Let us now proceed to install the leap package in order to do further analysis of the model.
#install.packages("leaps")
library("leaps")
## Warning: package 'leaps' was built under R version 4.2.1
Lets build another linear regression model this with infections against all the quantitative found in the last data frame we created.
model2<-lm(infections~.,data = data1)
summary(model2)
##
## Call:
## lm(formula = infections ~ ., data = data1)
##
## Residuals:
## Min 1Q Median 3Q Max
## -1575.4 -735.6 -332.8 178.0 6131.8
##
## Coefficients:
## Estimate Std.

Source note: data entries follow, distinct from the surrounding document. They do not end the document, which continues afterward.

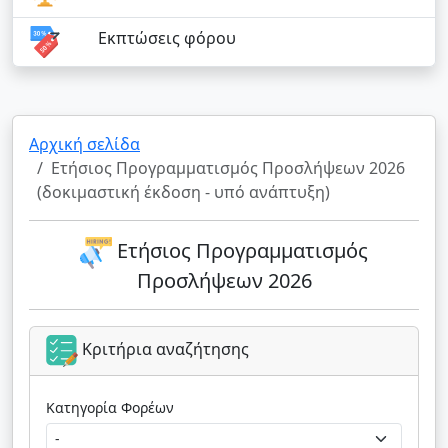
Εκπτώσεις φόρου
Αρχική σελίδα
Ετήσιος Προγραμματισμός Προσλήψεων 2026
(δοκιμαστική έκδοση - υπό ανάπτυξη)
Ετήσιος Προγραμματισμός
Προσλήψεων 2026
Κριτήρια αναζήτησης
Κατηγορία Φορέων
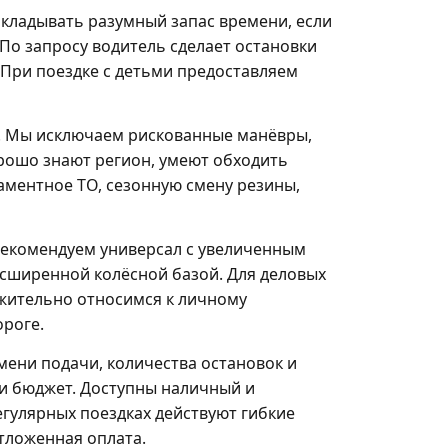
закладывать разумный запас времени, если
По запросу водитель сделает остановки
 При поездке с детьми предоставляем
. Мы исключаем рискованные манёвры,
рошо знают регион, умеют обходить
аментное ТО, сезонную смену резины,
 рекомендуем универсал с увеличенным
асширенной колёсной базой. Для деловых
жительно относимся к личному
ороге.
мени подачи, количества остановок и
и бюджет. Доступны наличный и
егулярных поездках действуют гибкие
тложенная оплата.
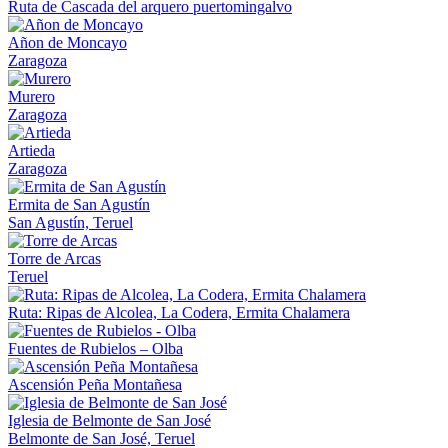
Ruta de Cascada del arquero puertomingalvo
Añon de Moncayo
Zaragoza
Murero
Zaragoza
Artieda
Zaragoza
Ermita de San Agustín
San Agustín, Teruel
Torre de Arcas
Teruel
Ruta: Ripas de Alcolea, La Codera, Ermita Chalamera
Fuentes de Rubielos – Olba
Ascensión Peña Montañesa
Iglesia de Belmonte de San José
Belmonte de San José, Teruel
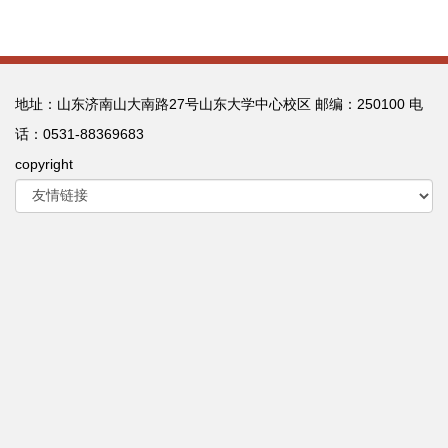
地址：山东济南山大南路27号山东大学中心校区 邮编：250100 电
话：0531-88369683
copyright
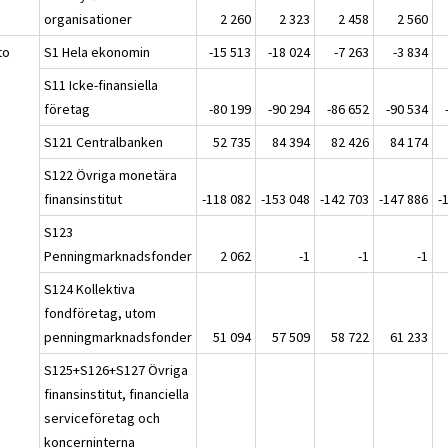
organisationer
2 260
2 323
2 458
2 560
to
S1 Hela ekonomin
-15 513
-18 024
-7 263
-3 834
S11 Icke-finansiella
företag
-80 199
-90 294
-86 652
-90 534
S121 Centralbanken
52 735
84 394
82 426
84 174
S122 Övriga monetära
finansinstitut
-118 082
-153 048
-142 703
-147 886
-
S123
Penningmarknadsfonder
2 062
-1
-1
-1
S124 Kollektiva
fondföretag, utom
penningmarknadsfonder
51 094
57 509
58 722
61 233
S125+S126+S127 Övriga
finansinstitut, financiella
serviceföretag och
koncerninterna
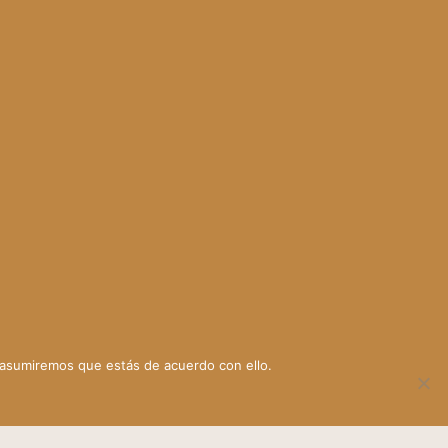
 asumiremos que estás de acuerdo con ello.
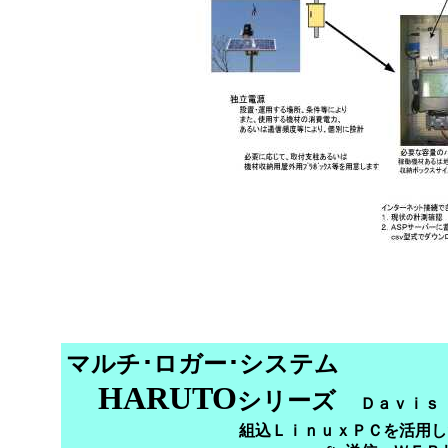
マルチ･ロガー･システム
HARUTO
シリーズ
Ｄａｖｉｓ
組込ＬｉｎｕｘＰＣを活用し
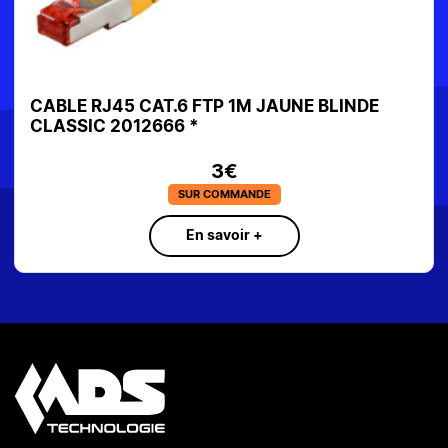
CABLE RJ45 CAT.6 FTP 1M JAUNE BLINDE
CLASSIC 2012666 *
3€
SUR COMMANDE
En savoir +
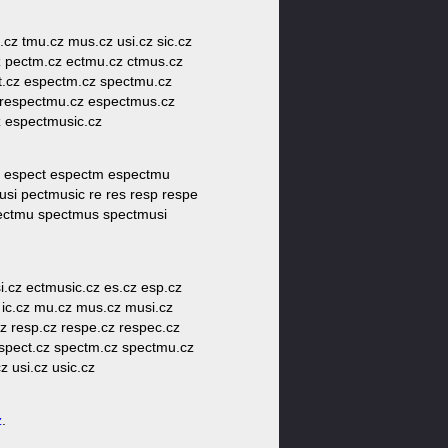
m.cz tmu.cz mus.cz usi.cz sic.cz
cz pectm.cz ectmu.cz ctmus.cz
ct.cz espectm.cz spectmu.cz
 respectmu.cz espectmus.cz
z espectmusic.cz
ec espect espectm espectmu
i pectmusic re res resp respe
pectmu spectmus spectmusi
i.cz ectmusic.cz es.cz esp.cz
ic.cz mu.cz mus.cz musi.cz
z resp.cz respe.cz respec.cz
 spect.cz spectm.cz spectmu.cz
 usi.cz usic.cz
z
.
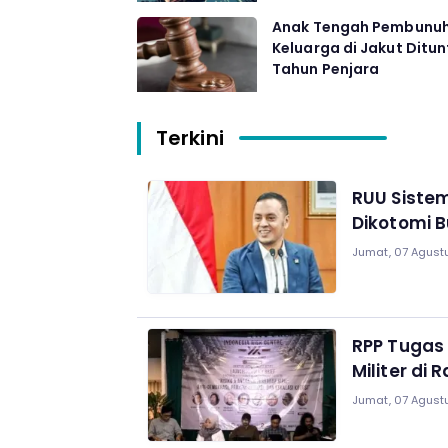
Anak Tengah Pembunu
Keluarga di Jakut Ditun
Tahun Penjara
Terkini
RUU Siste
Dikotomi 
Jumat, 07 Agustu
RPP Tugas 
Militer di 
Jumat, 07 Agustu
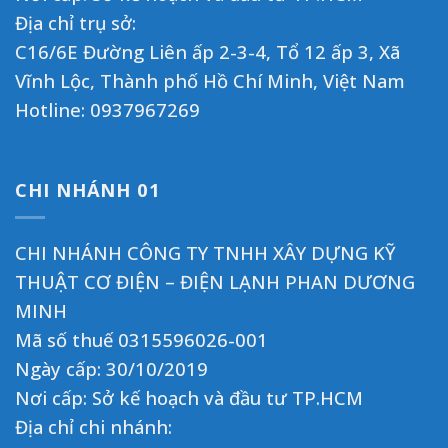
Địa chỉ trụ sở:
C16/6E Đường Liên ấp 2-3-4, Tổ 12 ấp 3, Xã
Vĩnh Lộc, Thành phố Hồ Chí Minh, Việt Nam
Hotline:
0937967269
CHI NHÁNH 01
CHI NHÁNH CÔNG TY TNHH XÂY DỰNG KỸ
THUẬT CƠ ĐIỆN – ĐIỆN LẠNH PHAN DƯƠNG
MINH
Mã số thuế 0315596026-001
Ngày cấp: 30/10/2019
Nơi cấp: Sở kế hoạch và đầu tư TP.HCM
Địa chỉ chi nhánh:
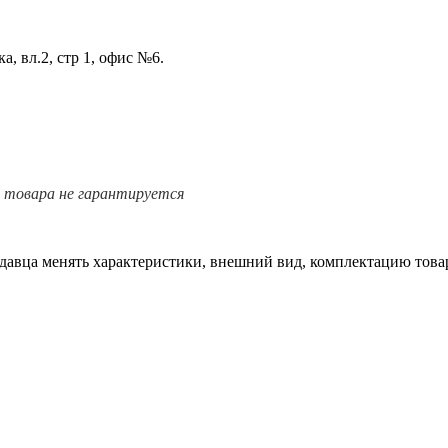
а, вл.2, стр 1, офис №6.
е товара не гарантируется
одавца менять характеристики, внешний вид, комплектацию товар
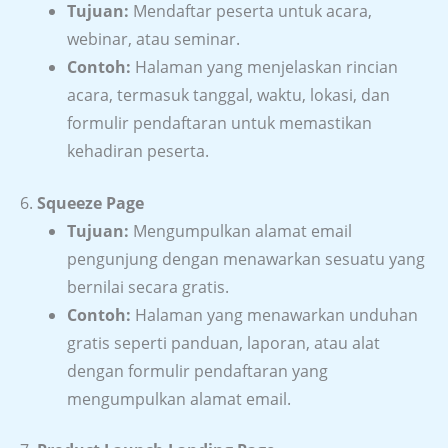
Tujuan:
Mendaftar peserta untuk acara,
webinar, atau seminar.
Contoh:
Halaman yang menjelaskan rincian
acara, termasuk tanggal, waktu, lokasi, dan
formulir pendaftaran untuk memastikan
kehadiran peserta.
6.
Squeeze Page
Tujuan:
Mengumpulkan alamat email
pengunjung dengan menawarkan sesuatu yang
bernilai secara gratis.
Contoh:
Halaman yang menawarkan unduhan
gratis seperti panduan, laporan, atau alat
dengan formulir pendaftaran yang
mengumpulkan alamat email.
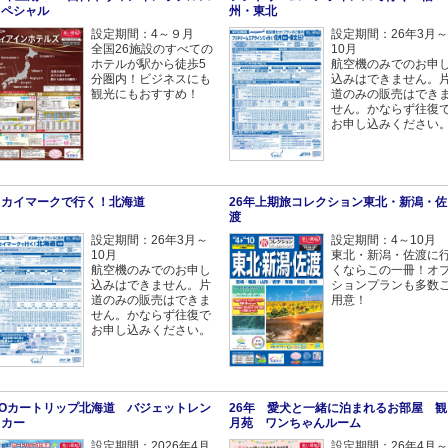
スペシャル
州・東北
設定期間：4～９月
設定期間：26年3月～
全国26施設のすべての
10月
ホテルが駅から徒歩5
航空機のみでのお申
分圏内！ビジネスにも
込みはできません。
観光にもおすすめ！
道のみの販売はでき
せん。かならず往復
お申し込みください
スカイマークで行く！北海道
26年上期旅コレクション東北・新潟・佐
渡
設定期間：26年3月～
設定期間：4～10月
10月
東北・新潟・佐渡に
航空機のみでのお申し
くならこの一冊！オ
込みはできません。片
ションプランも多数
道のみの販売はできま
用意！
せん。かならず往復で
お申し込みください。
DOカートリップ北海道 バジェットレン
26年 愛犬と一緒に泊まれるお部屋 観
タカー
月苑 ワンちゃんルーム
設定期間：2026年4月
設定期間：26年4月～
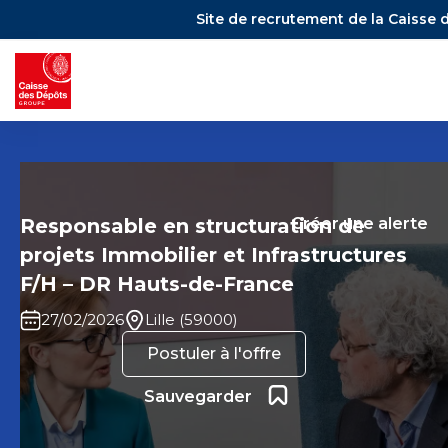
Site de recrutement de la Caisse 
Responsable en structuration de
Créer une alerte
projets Immobilier et Infrastructures
F/H – DR Hauts-de-France
27/02/2026
Lille (59000)
Postuler à l'offre
Ajouter aux favoris
Sauvegarder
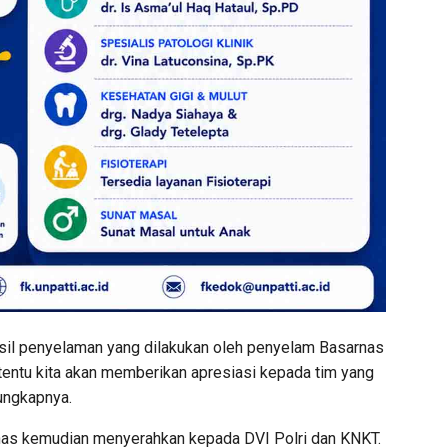
sil penyelaman yang dilakukan oleh penyelam Basarnas
a tentu kita akan memberikan apresiasi kepada tim yang
 ungkapnya.
nas kemudian menyerahkan kepada DVI Polri dan KNKT.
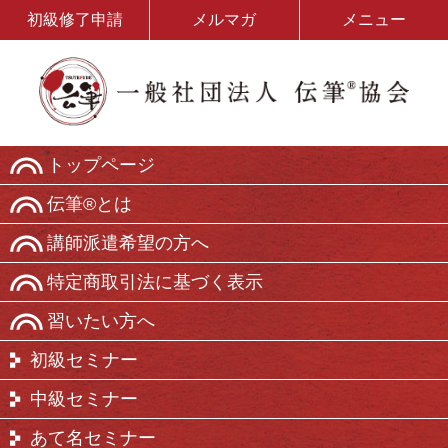
初級修了申請
メルマガ
メニュー
トップページ
伝筆®とは
講師派遣希望の方へ
特定商取引法に基づく表示
習いたい方へ
初級セミナー
中級セミナー
あて名セミナー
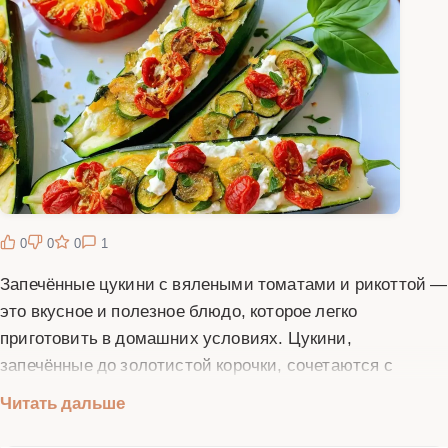
0
0
0
1
Запечённые цукини с вялеными томатами и рикоттой —
это вкусное и полезное блюдо, которое легко
приготовить в домашних условиях. Цукини,
запечённые до золотистой корочки, сочетаются с
ароматными вялеными томатами и нежной рикоттой,
Читать дальше
создавая неповторимый вкус. Это блюдо подойдёт как
для повседневного ужина, так и для праздничного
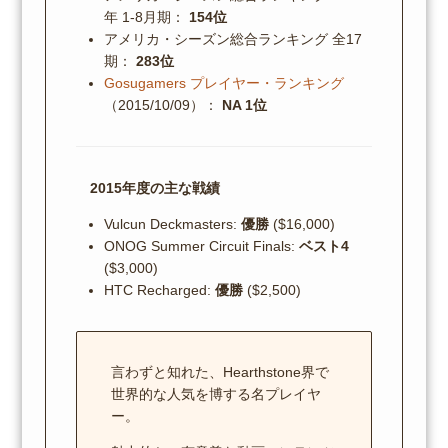
年 1-8月期：
154位
アメリカ・シーズン総合ランキング 全17
期：
283位
Gosugamers プレイヤー・ランキング
（2015/10/09）：
NA 1位
2015年度の主な戦績
Vulcun Deckmasters:
優勝
($16,000)
ONOG Summer Circuit Finals:
ベスト4
($3,000)
HTC Recharged:
優勝
($2,500)
言わずと知れた、Hearthstone界で
世界的な人気を博する名プレイヤ
ー。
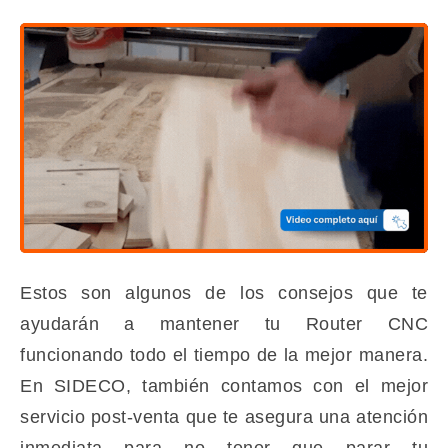
Estos son algunos de los consejos que te
ayudarán a mantener tu Router CNC
funcionando todo el tiempo de la mejor manera.
En SIDECO, también contamos con el mejor
servicio post-venta que te asegura una atención
inmediata para no tener que parar tu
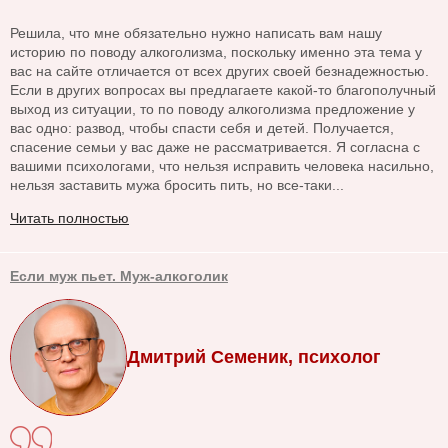
Решила, что мне обязательно нужно написать вам нашу
историю по поводу алкоголизма, поскольку именно эта тема у
вас на сайте отличается от всех других своей безнадежностью.
Если в других вопросах вы предлагаете какой-то благополучный
выход из ситуации, то по поводу алкоголизма предложение у
вас одно: развод, чтобы спасти себя и детей. Получается,
спасение семьи у вас даже не рассматривается. Я согласна с
вашими психологами, что нельзя исправить человека насильно,
нельзя заставить мужа бросить пить, но все-таки...
Читать полностью
Если муж пьет. Муж-алкоголик
Дмитрий Семеник, психолог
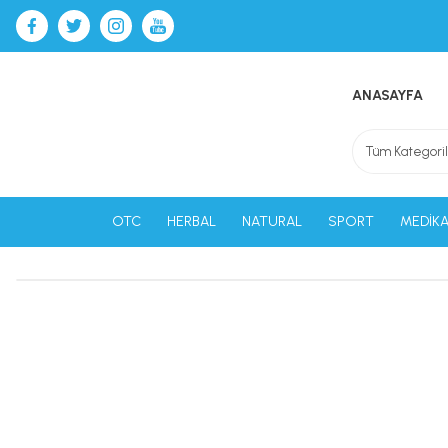
ANASAYFA
OTC
HERBAL
NATURAL
SPORT
MEDİKA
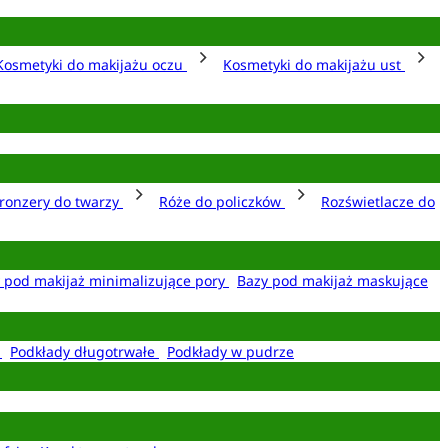
Kosmetyki do makijażu oczu
Kosmetyki do makijażu ust
ronzery do twarzy
Róże do policzków
Rozświetlacze do
 pod makijaż minimalizujące pory
Bazy pod makijaż maskujące
e
Podkłady długotrwałe
Podkłady w pudrze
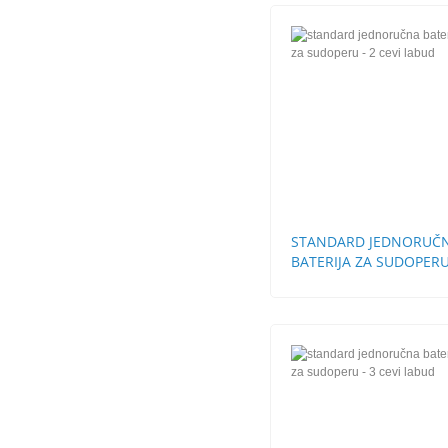
STANDARD JEDNORUČ
BATERIJA ZA SUDOPERU
CEVI LABUD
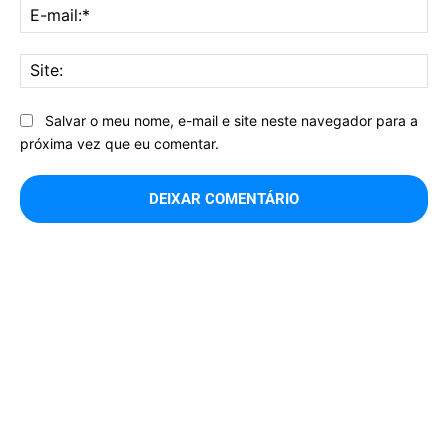
E-
mai
Sit
Salvar o meu nome, e-mail e site neste navegador para a
próxima vez que eu comentar.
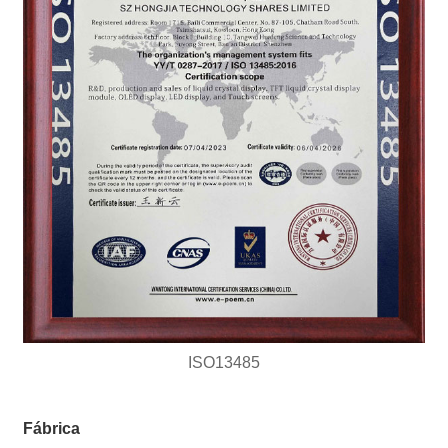
ISO13485
Fábrica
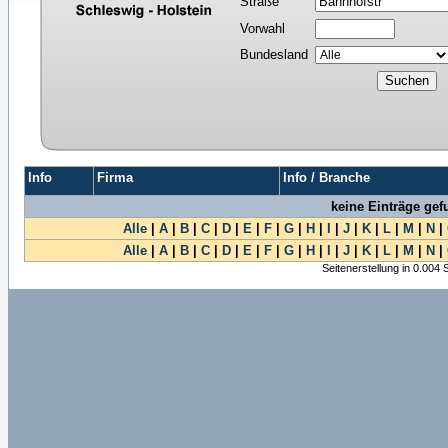
Straße
Vorwahl
Bundesland
Info
Firma
Info / Branche
keine Einträge ge
Alle
|
A
|
B
|
C
|
D
|
E
|
F
|
G
|
H
|
I
|
J
|
K
|
L
|
M
|
N
|
Alle
|
A
|
B
|
C
|
D
|
E
|
F
|
G
|
H
|
I
|
J
|
K
|
L
|
M
|
N
|
Seitenerstellung in 0.004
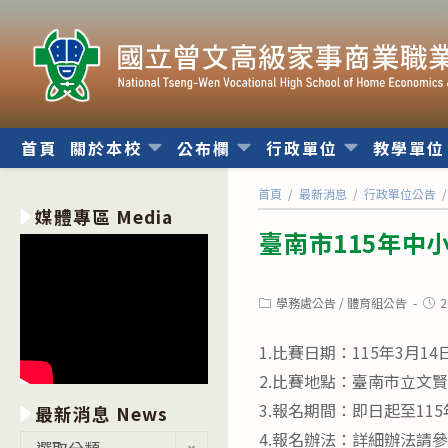
跳
轉
至
主
要
內
首頁
關於本校
公布欄
行政單位
教學單
容
首頁
/
最新消息
/
行政單位公告
/
媒體專區 Media
臺南市115年中
Post
Post
學務處公告
/
體育組公告
2
category:
publ
1.比賽日期：115年3月14
2.比賽地點：臺南市立文賢
3.報名期間：即日起至11
最新消息 News
4.報名辦法：詳細辦法請
最
選取分類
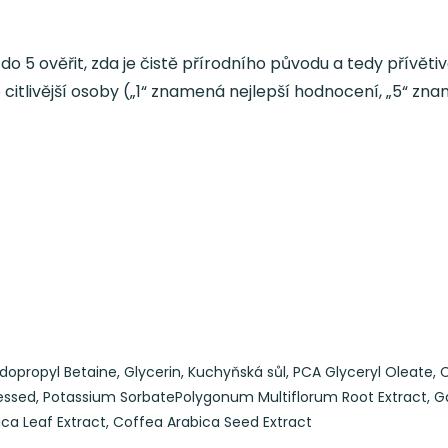
 do 5 ověřit, zda je čistě přírodního původu a tedy přívět
 citlivější osoby („1“ znamená nejlepší hodnocení, „5“ z
opropyl Betaine,
Glycerin,
Kuchyňská sůl,
PCA Glyceryl Oleate,
C
ressed,
Potassium Sorbate
Polygonum Multiflorum Root Extract,
G
ica Leaf Extract,
Coffea Arabica Seed Extract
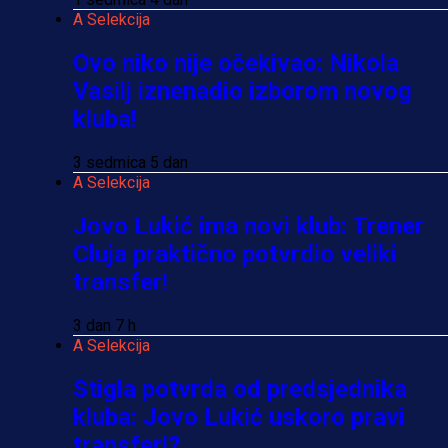
A Selekcija
Ovo niko nije očekivao: Nikola
Vasilj iznenadio izborom novog
kluba!
3 sedmica 5 dan
A Selekcija
Jovo Lukić ima novi klub: Trener
Cluja praktično potvrdio veliki
transfer!
3 dan 7 h
A Selekcija
Stigla potvrda od predsjednika
kluba: Jovo Lukić uskoro pravi
transfer!?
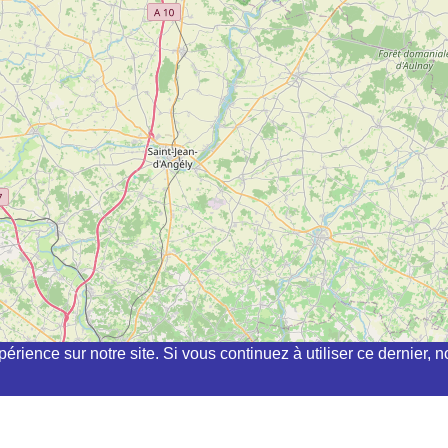
périence sur notre site. Si vous continuez à utiliser ce dernier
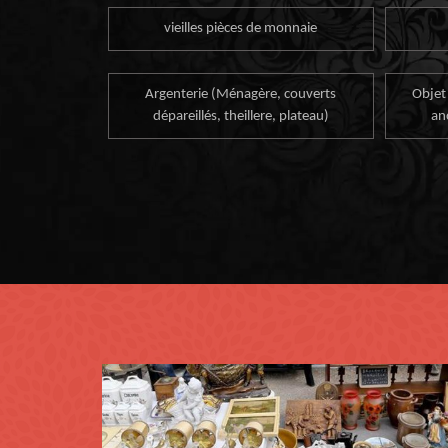
vieilles pièces de monnaie
Argenterie (Ménagère, couverts
Objet
dépareillés, theillere, plateau)
an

Error t value Pr(>|t|)
## (Intercept) -1.976e+03 1.696e+03 -1.165 0.255
## pop 1.612e-03 3.110e-03 0.518 0.609
## income 6.079e-02 4.057e-02 1.499 0.147
## ipaddr -1.585e-03 1.455e-03 -1.089 0.287
## ufo2010 5.438e+01 4.080e+01 1.333 0.195
##
## Residual standard error: 1496 on 24 degrees of freedom
## Multiple R-squared: 0.4372, Adjusted R-squared: 0.3434
## F-statistic: 4.66 on 4 and 24 DF, p-value: 0.006312
Let us proceed to use regsubsets (a function for model selection)
submodel2<-regsubsets(infections~.,data = data1)
best.summary<-summary(submodel2)
names(best.summary)
## [1] "which" "rsq" "rss" "adjr2" "cp" "bic" "outmat" "obj"
which.min(best.summary$rss)
## [1] 4
par(mfrow=c(1,2))
plot(best.summary$cp,xlab = "number of features",ylab = "cp")
which.min(best.summary$bic)
## [1] 1
which.max(best.summary$adjr2)
## [1] 2
bestsummary.fit1<-lm(infections~income+ufo2010,data = data1)
summary(bestsummary.fit1)
##
## Call:
## lm(formula = infections ~ income + ufo2010, data = data1)
##
## Residuals:
## Min 1Q Median 3Q Max
## -1686.3 -715.9 -360.5 70.1 6096.2
##
## Coefficients:
## Estimate Std. Error t value Pr(>|t|)
## (Intercept) -1.713e+03 1.633e+03 -1.049 0.3037
## income 5.725e-02 3.922e-02 1.460 0.1563
## ufo2010 1.919e+01 1.006e+01 1.907 0.0676 .
## ---
## Signif. codes: 0 '***' 0.001 '**' 0.01 '*' 0.05 '.' 0.1 ' ' 1
##
## Residual standard error: 1472 on 26 degrees of freedom
## Multiple R-squared: 0.4091, Adjusted R-squared: 0.3637
## F-statistic: 9.002 on 2 and 26 DF, p-value: 0.00107
The model is acceptable in significance but can improve an variance given its r squared is low.